Addendum: if you want to help archive and preserve these files, I need help at Wikilivres Canada categorizing them and creating categories for them. See Category:Media from Wikimedia Commons needing category review. Thank you. Dcoetzee (talk) 15:01, 5 August 2013 (UTC)

Asking the question in another way[edit]

To the extent that the proposer is asking Wikipedia editors if the project should advocate breaking the law, this isn't something that is up to editors, but rather the Wikimedia Foundation. Their lawyers will rightfully say "no, you can't do that, there is a serious risk that this will mean the end of the project."

The right questions to ask fellow editors are:

  1. Should the Foundation lobby Washington to change the law (i.e. renegotiate or abrogate the treaty), and/or
  2. Should the Foundation consider moving non-US-centric projects abroad and put them under the control of a non-US entity, and simultaneously provide for multiple "commonses" that are in different political jurisdictions, controlled by local entities, but which can transparently "feed" files into Wikipedias in the same way that Commons File: files "feed" into the various Wikimedia-project Wikipedias today?

Davidwr (talk) 23:48, 6 September 2013 (UTC)

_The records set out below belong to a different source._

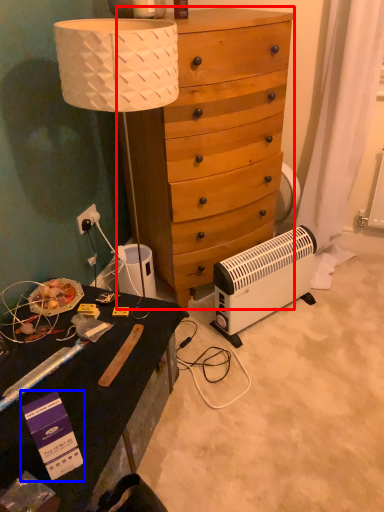 Question: Which object appears closest to the camera in this image, dresser (highlighted by a red box) or box (highlighted by a blue box)?

Choices:
 (A) dresser
 (B) box

Answer: (B) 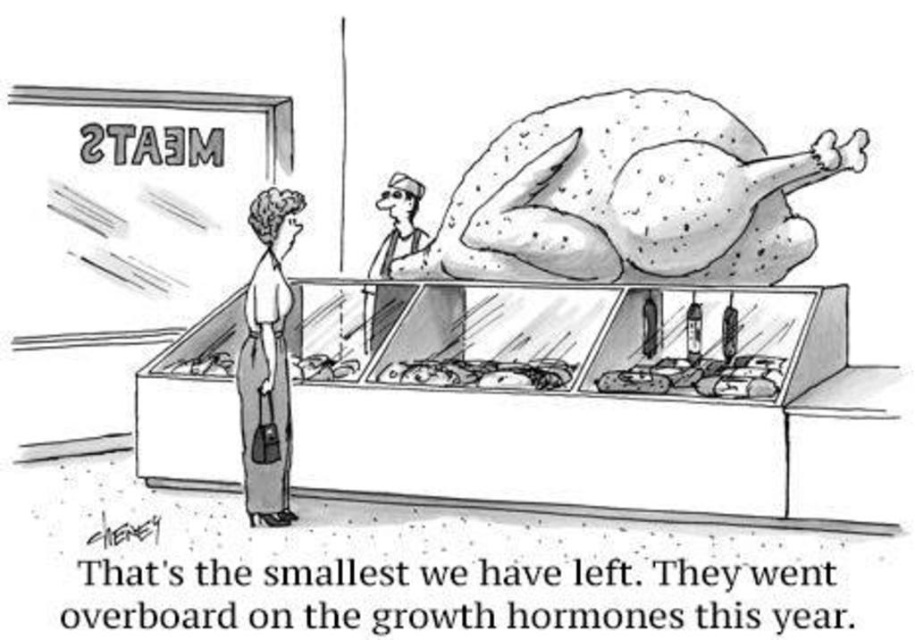 Consider the image. You are a customer at the meat counter and want to know if the smooth skin worker at upper center can fit through a doorway that is the same width as the shiny silver fish at center. Can they?

The smooth skin worker at upper center is narrower than the shiny silver fish at center, so they can fit through the doorway.

You are a customer at the meat counter and want to ask the worker about the price of the meat. Which direction should you turn your head to look at the smooth skin worker at upper center while facing the smooth beige pants at lower left?

The smooth beige pants at lower left is positioned on the left side of smooth skin worker at upper center, so you should turn your head to the right to look at the smooth skin worker at upper center while facing the smooth beige pants at lower left. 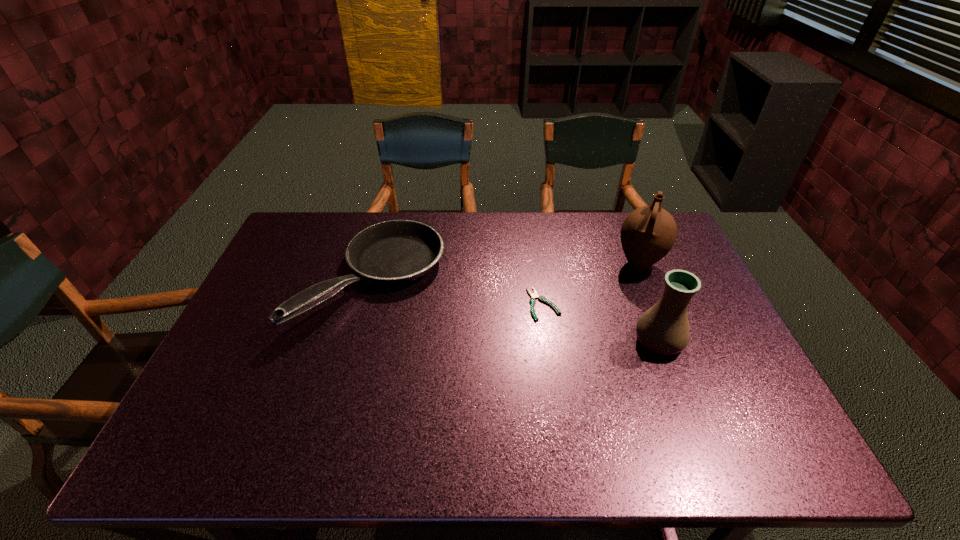 In order to click on empty location between the pitcher and the leftmost object in this screenshot , I will do `click(506, 272)`.

Identify which object is the second nearest to the shortest object. Please provide its 2D coordinates. Your answer should be formatted as a tuple, i.e. [(x, y)], where the tuple contains the x and y coordinates of a point satisfying the conditions above.

[(648, 233)]

The width and height of the screenshot is (960, 540). What are the coordinates of `object that is the third closest to the second shortest object` in the screenshot? It's located at (648, 233).

This screenshot has height=540, width=960. I want to click on vacant position in the image that satisfies the following two spatial constraints: 1. on the front side of the shortest object; 2. on the left side of the third tallest object, so click(368, 304).

Identify the location of free space that satisfies the following two spatial constraints: 1. on the front side of the shortest object; 2. on the right side of the pottery. (549, 341).

Identify the location of free location that satisfies the following two spatial constraints: 1. on the front side of the second shortest object; 2. on the right side of the pottery. Image resolution: width=960 pixels, height=540 pixels. (358, 341).

Where is `blank space that satisfies the following two spatial constraints: 1. on the front side of the second object from left to right; 2. on the right side of the pottery`? blank space that satisfies the following two spatial constraints: 1. on the front side of the second object from left to right; 2. on the right side of the pottery is located at coordinates (549, 341).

I don't believe the URAA treaty required anything in this area besides the US restore copyright to foreign works still in copyright in their home nations. It would merely require that we pass the rule of the shorter term, which again, I oppose strongly. On a legalistic perspective, I don't believe US courts can properly interpret British law, much less law not written in English and not derived from a common legal tradition. (The dissent on w:United States v. Wong Kim Ark argued against Ark's citizenship based on a 150-year-old French translation of Chinese law.) On a copyright minimalist perspective, a nation that has the rule of the shorter term like the UK has told other nations that they can control the length of copyright of their works in the UK by passing laws. Copyright holders have thus explained to Congress that if we increase copyright length in the US, it will increase the length of copyright in the UK and other nations. (Increasing copyright is obviously a mixed economic good at best, taking from some citizens and giving to others. Taking from foreigners and giving to citizens, on the other hand, will almost always been seen as a pure economic good.) The rule of the shorter term encourages copyright extension.--Prosfilaes (talk) 20:32, 7 September 2013 (UTC)

What about the copyright renewal that used to be required, mid-term?[edit]

There is an old aphorism counselling against "trying to be more Catholic than the Pope". I am often struck by arguments based on the precautionary principle, that seem to me to be ill-advised attempts to be "more Catholic than the Pope."

If I am not mistaken US copyright law used to be far less generous to the holders of copyrights -- required copyright holders to file and pay for a copyright renewal, at the 28 year mark. This is how the films It's a wonderful life", "Old Yeller", and about 10,000 other old Hollywood films fell into the public domain -- the copyright holders didn't pay the fee to file the copyright renewal.

So, how does this 28 year rule affect the copyright of intellectual works whose copyright might have been re-instated by the URAA?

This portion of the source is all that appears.